• YOUR TASK: Which lines below include the string "свое"? Please show each one.

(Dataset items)
━━━━━━━━━━━━━━━━━━━━━━━━━━━━━━
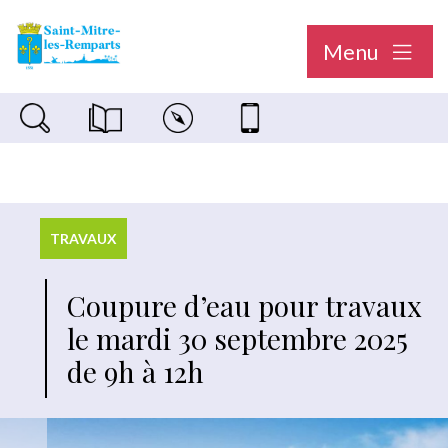
Menu
Recherche sur le site
Magazine municipal "Le Saint-Mitréen"
Carte interactive
Nous contacter
TRAVAUX
Coupure d’eau pour travaux
le mardi 30 septembre 2025
de 9h à 12h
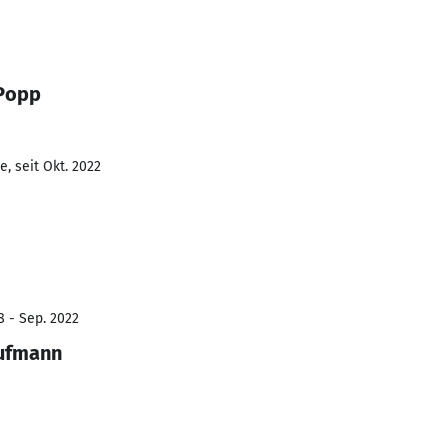
 Popp
, seit Okt. 2022
8 - Sep. 2022
aufmann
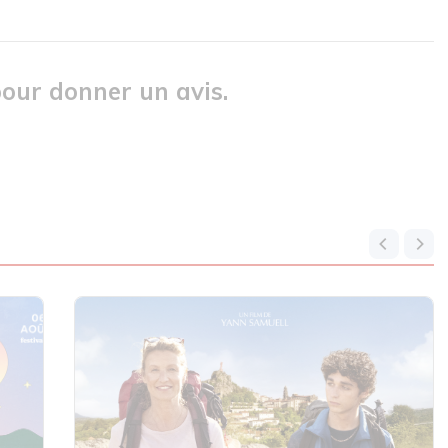
our donner un avis.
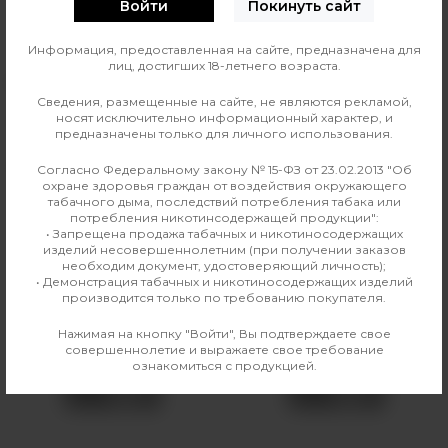
Войти
Покинуть сайт
0
О ТОВАРЕ
ОТЗЫВЫ
Информация, предоставленная на сайте, предназначена для
лиц, достигших 18-летнего возраста.
Вкус
Фруктовые
Сведения, размещенные на сайте, не являются рекламой,
носят исключительно информационный характер, и
Производитель
Must Have
предназначены только для личного использования.
Линейка
Must Have Undercoal 25г
Согласно Федеральному закону № 15-ФЗ от 23.02.2013 "Об
охране здоровья граждан от воздействия окружающего
табачного дыма, последствий потребления табака или
потребления никотинсодержащей продукции":
• Запрещена продажа табачных и никотиносодержащих
Аналогичные товары
изделий несовершеннолетним (при получении заказов
необходим документ, удостоверяющий личность);
• Демонстрация табачных и никотиносодержащих изделий
производится только по требованию покупателя.
Нажимая на кнопку "Войти", Вы подтверждаете свое
совершеннолетие и выражаете свое требование
ознакомиться с продукцией.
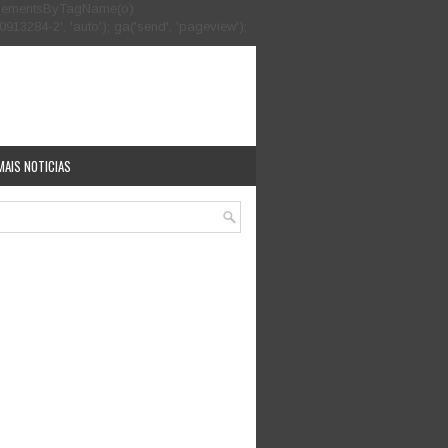
.getElementsByTagName(o)
913284-2', 'auto'); ga('send', 'pageview');
MAIS NOTICIAS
━━━━━━━━━━━━━━━━━━━━━━━━━━━━━━
• COMPLETED EXERCISE:
Нажимая на кнопку "Войти", Вы подтверждаете свое
совершеннолетие и выражаете свое требование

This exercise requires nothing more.